The house is mostly done. We've got some more boxes to unpack, and some furniture of Eric's to get rid of, and a place to find for storing blankets, but the kitchen and dining room and bathroom and bedroom and computer room and sewing room and library are functional. And that's all anyone really needs. The TV isn't hooked up, and at this rate may not be for weeks, especially if I never finish sewing the curtains. But priorities, people.

Also the pipes leading to the washer leak. But we're on it.

The Fourth of July was memorable for the bad and overly loud band (the Nutones) and the family that was lighting sparklers and trying to burn the grass with them.
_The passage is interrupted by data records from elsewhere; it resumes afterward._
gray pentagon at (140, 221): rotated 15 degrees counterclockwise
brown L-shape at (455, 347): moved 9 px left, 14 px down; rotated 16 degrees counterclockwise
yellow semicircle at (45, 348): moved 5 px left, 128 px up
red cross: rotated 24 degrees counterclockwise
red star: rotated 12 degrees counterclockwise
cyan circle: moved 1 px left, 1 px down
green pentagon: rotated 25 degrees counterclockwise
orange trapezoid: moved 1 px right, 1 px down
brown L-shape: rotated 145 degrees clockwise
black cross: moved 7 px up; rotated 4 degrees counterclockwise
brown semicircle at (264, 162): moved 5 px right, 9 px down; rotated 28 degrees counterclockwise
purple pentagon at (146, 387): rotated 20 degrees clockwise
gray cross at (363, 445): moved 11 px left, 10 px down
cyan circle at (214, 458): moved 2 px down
Oh, and nice fireworks and kettle corn. The Toledo celebration isn't bad at all.

We've made ridiculously rich chocolate ice cream, the sort of thing that couldn't be used in Death by Chocolate because adding more to it would actually make it distasteful.
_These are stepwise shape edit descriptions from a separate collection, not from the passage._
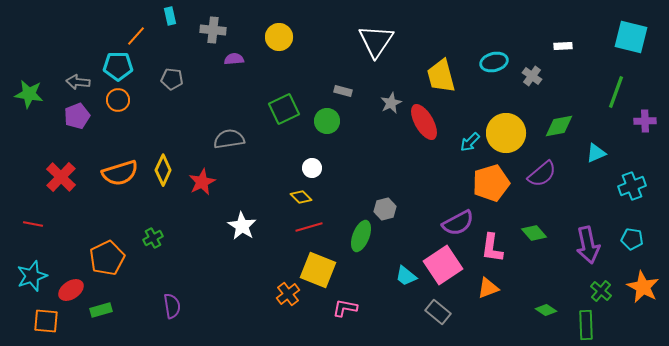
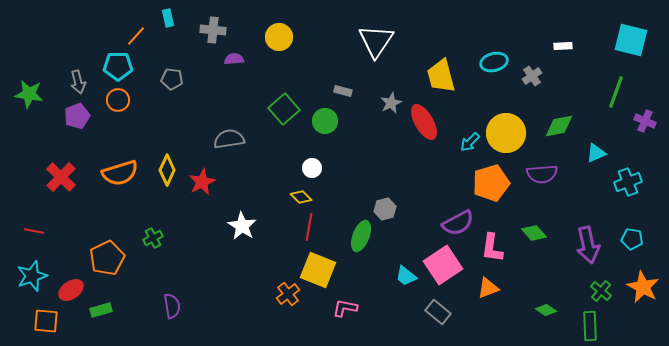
cyan rectangle at (170, 16): moved 2 px left, 2 px down
cyan square at (631, 37): moved 3 px down
gray cross at (532, 76): rotated 18 degrees clockwise
gray arrow at (78, 82): rotated 110 degrees counterclockwise
green square at (284, 109): rotated 16 degrees counterclockwise
green circle at (327, 121): moved 2 px left
purple cross at (645, 121): rotated 25 degrees clockwise
yellow diamond at (163, 170): moved 4 px right
purple semicircle at (542, 174): rotated 36 degrees clockwise
cyan cross at (632, 186): moved 4 px left, 4 px up
red line at (33, 224): moved 1 px right, 7 px down
red line at (309, 227): rotated 64 degrees counterclockwise
green rectangle at (586, 325): moved 4 px right, 1 px down
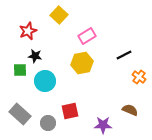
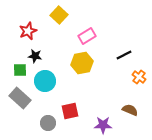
gray rectangle: moved 16 px up
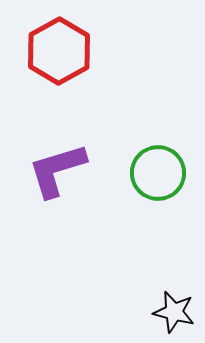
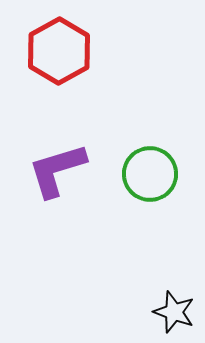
green circle: moved 8 px left, 1 px down
black star: rotated 6 degrees clockwise
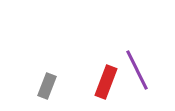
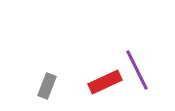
red rectangle: moved 1 px left; rotated 44 degrees clockwise
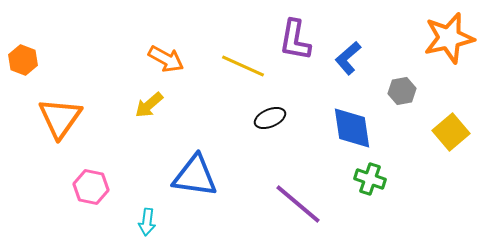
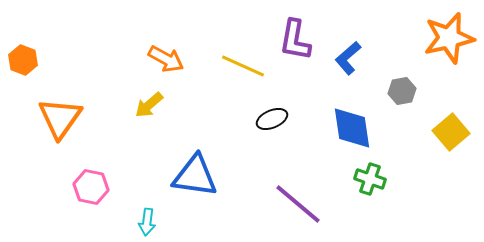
black ellipse: moved 2 px right, 1 px down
And then there's the car. A description pulled from my e-mail to M:

Last Monday I backed out in a hurry because I thought I was going to be late for work and failed to see the black Jeep Rover that's always parked right across from our driveway, and crunched into it. I pulled over and dashed a very quick note on a
scrap of paper. Walking to the Jeep I noticed there wasn't much damage, a little paint scraping. Walking back to my car I noticed a huge dent in my rear bumper guard and a broken taillight cover. (The light itself still works...I think.) I turned out to be exactly on time for work. That night I came home, talked to Eric about it, and
when we went out to go to his mom's there was a note sticking out of the mailbox where there hadn't been one before: "I live at 153 Cornell. You hit my Jeep Rover. Call me to discuss," with name and phone number. I was annoyed because why hadn't she called me, and why hadn't she knocked. It was too late to call then, but I called about four times on July 4 and got a busy signal each time, then called July 5 and left a message, then called July 6 at a different time and left a mesage. No reply, and I decided I'd given it a good-faith shot and stopped calling.
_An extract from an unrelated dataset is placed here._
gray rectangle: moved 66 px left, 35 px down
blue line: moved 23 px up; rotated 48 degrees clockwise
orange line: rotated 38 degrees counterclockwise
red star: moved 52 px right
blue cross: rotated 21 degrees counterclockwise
Today, I heard the phone ring while I was at work, and when I checked it for some reason I decided to check voicemail, even though there was no little icon. Four messages, two of them from Jeep Rover Owner. So I called and said I hadn't received her earlier message, which I'm not sure she believed, and said if she got an estimate I'd give her or them a check. She seemed a little taken aback, but I'm not sure why; it's not like I'd give her a blank check or she'd have me take her car in. Anyway, it was extremely minor damage, probably just requiring sanding and repainting, so I'm not expecting it to be too much...but we'll see. And then there's my car, which at least needs its taillight cover repaired. Plus new tires and a flush and fill and maybe new spark plugs, but that was from before. Grrr. However, the lesson is that a Jeep Rover really is build tough. (Though I think that's the Ford slogan.)

So there you have it. Things are a mess but coming along.